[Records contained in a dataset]
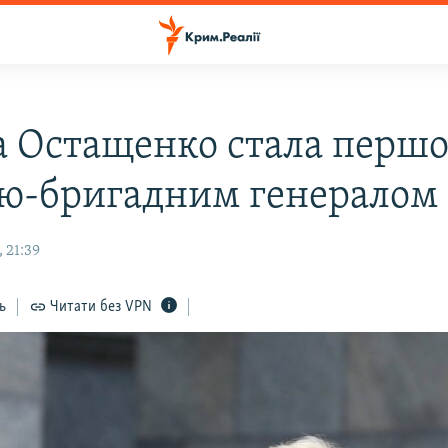
а Остащенко стала перш
ю-бригадним генералом
 21:39
ь
Читати без VPN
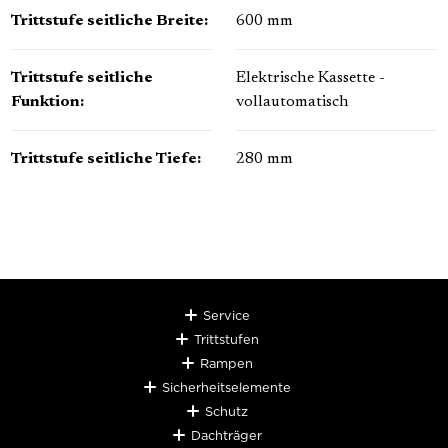
Trittstufe seitliche Breite:
600 mm
Trittstufe seitliche
Elektrische Kassette -
Funktion:
vollautomatisch
Trittstufe seitliche Tiefe:
280 mm
Service
Trittstufen
Rampen
Sicherheitselemente
Schutz
Dachträger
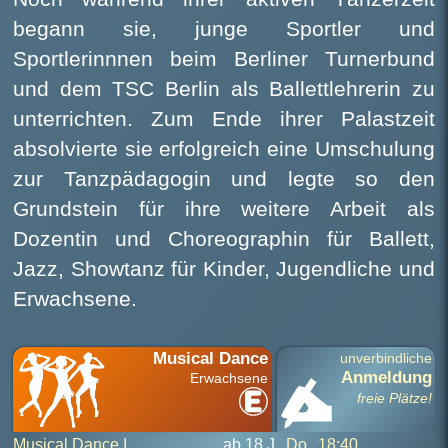
begann sie, junge Sportler und
Sportlerinnnen beim Berliner Turnerbund
und dem TSC Berlin als Ballettlehrerin zu
unterrichten. Zum Ende ihrer Palastzeit
absolvierte sie erfolgreich eine Umschulung
zur Tanzpädagogin und legte so den
Grundstein für ihre weitere Arbeit als
Dozentin und Choreographin für Ballett,
Jazz, Showtanz für Kinder, Jugendliche und
Erwachsene.
Musical Dance
unverbindliche
Anmeldung
Erwachsene
freie Plätze!
Musical Dance I
ab 18 J
Do
18:40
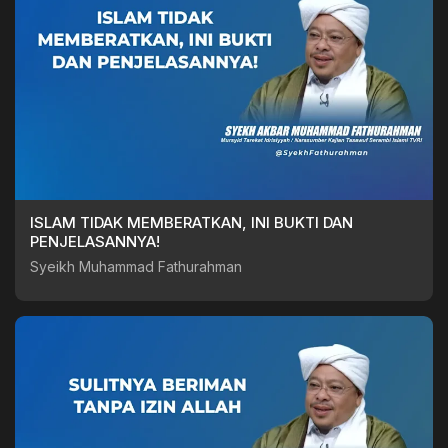
ISLAM TIDAK MEMBERATKAN, INI BUKTI DAN
PENJELASANNYA!
Syeikh Muhammad Fathurahman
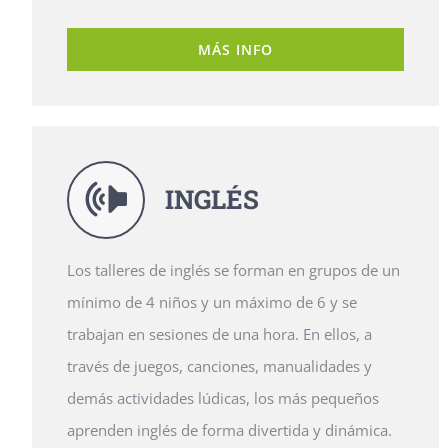
MÁS INFO
INGLÉS
Los talleres de inglés se forman en grupos de un
mínimo de 4 niños y un máximo de 6 y se
trabajan en sesiones de una hora. En ellos, a
través de juegos, canciones, manualidades y
demás actividades lúdicas, los más pequeños
aprenden inglés de forma divertida y dinámica.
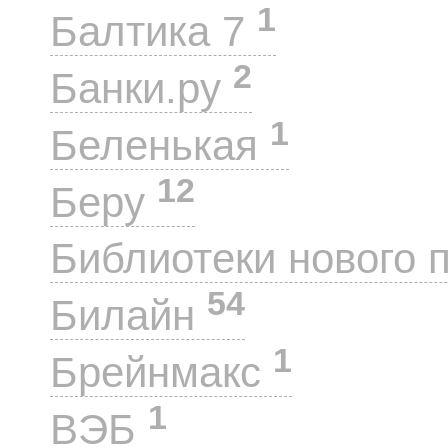
1
Балтика 7
2
Банки.ру
1
Беленькая
12
Беру
Библиотеки нового 
54
Билайн
1
Брейнмакс
1
ВЭБ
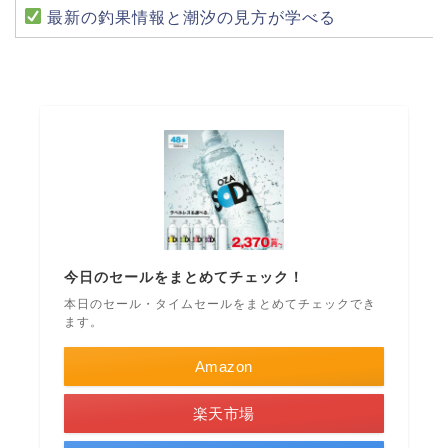
最新の釣果情報と潮汐の見方が学べる
今日のセールをまとめてチェック！
本日のセール・タイムセールをまとめてチェックでき
ます。
Amazon
楽天市場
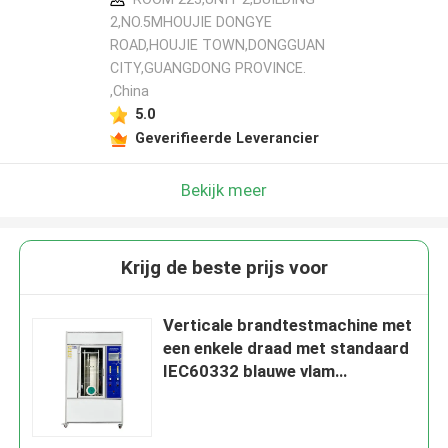
2,NO.5MHOUJIE DONGYE
ROAD,HOUJIE TOWN,DONGGUAN
CITY,GUANGDONG PROVINCE.
,China
5.0
Geverifieerde Leverancier
Bekijk meer
Krijg de beste prijs voor
Verticale brandtestmachine met
een enkele draad met standaard
IEC60332 blauwe vlam
kernhoogte 46~78mm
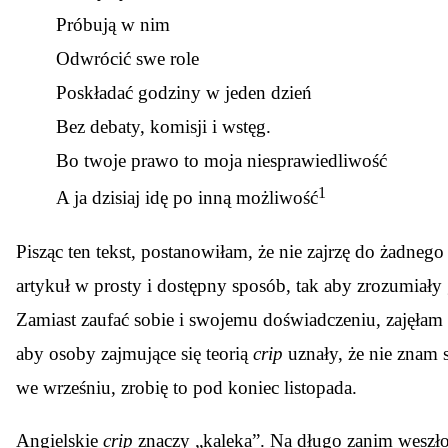
Próbują w nim
Odwrócić swe role
Poskładać godziny w jeden dzień
Bez debaty, komisji i wstęg.
Bo twoje prawo to moja niesprawiedliwość
1
A ja dzisiaj idę po inną możliwość
Pisząc ten tekst, postanowiłam, że nie zajrzę do żadne
artykuł w prosty i dostępny sposób, tak aby zrozumiały 
Zamiast zaufać sobie i swojemu doświadczeniu, zajęła
aby osoby zajmujące się teorią
crip
uznały, że nie znam s
we wrześniu, zrobię to pod koniec listopada.
Angielskie
crip
znaczy „kaleka”. Na długo zanim weszło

Exercise directions: Make an exact copy of the records above. Keep out every picture.

Exercise solution:
а Остащенко стала перш
ю-бригадним генералом
 21:39
ь
Читати без VPN
Trittstufe seitliche Breite:
600 mm
Trittstufe seitliche
Elektrische Kassette -
Funktion:
vollautomatisch
Trittstufe seitliche Tiefe:
280 mm
Service
Trittstufen
Rampen
Sicherheitselemente
Schutz
Dachträger
begann sie, junge Sportler und
Sportlerinnnen beim Berliner Turnerbund
und dem TSC Berlin als Ballettlehrerin zu
unterrichten. Zum Ende ihrer Palastzeit
absolvierte sie erfolgreich eine Umschulung
zur Tanzpädagogin und legte so den
Grundstein für ihre weitere Arbeit als
Dozentin und Choreographin für Ballett,
Jazz, Showtanz für Kinder, Jugendliche und
Erwachsene.
Musical Dance
unverbindliche
Anmeldung
Erwachsene
freie Plätze!
Musical Dance I
ab 18 J
Do
18:40
ISLAM TIDAK MEMBERATKAN, INI BUKTI DAN
PENJELASANNYA!
Syeikh Muhammad Fathurahman
MÁS INFO
INGLÉS
Los talleres de inglés se forman en grupos de un
mínimo de 4 niños y un máximo de 6 y se
trabajan en sesiones de una hora. En ellos, a
través de juegos, canciones, manualidades y
demás actividades lúdicas, los más pequeños
aprenden inglés de forma divertida y dinámica.
1
Балтика 7
2
Банки.ру
1
Беленькая
12
Беру
Библиотеки нового 
54
Билайн
1
Брейнмакс
1
ВЭБ
最新の釣果情報と潮汐の見方が学べる
今日のセールをまとめてチェック！
本日のセール・タイムセールをまとめてチェックでき
ます。
Amazon
楽天市場
2,NO.5MHOUJIE DONGYE
ROAD,HOUJIE TOWN,DONGGUAN
CITY,GUANGDONG PROVINCE.
,China
5.0
Geverifieerde Leverancier
Bekijk meer
Krijg de beste prijs voor
Verticale brandtestmachine met
een enkele draad met standaard
IEC60332 blauwe vlam
kernhoogte 46~78mm
Próbują w nim
Odwrócić swe role
Poskładać godziny w jeden dzień
Bez debaty, komisji i wstęg.
Bo twoje prawo to moja niesprawiedliwość
1
A ja dzisiaj idę po inną możliwość
Pisząc ten tekst, postanowiłam, że nie zajrzę do żadne
artykuł w prosty i dostępny sposób, tak aby zrozumiały 
Zamiast zaufać sobie i swojemu doświadczeniu, zajęła
aby osoby zajmujące się teorią
crip
uznały, że nie znam s
we wrześniu, zrobię to pod koniec listopada.
Angielskie
crip
znaczy „kaleka”. Na długo zanim weszło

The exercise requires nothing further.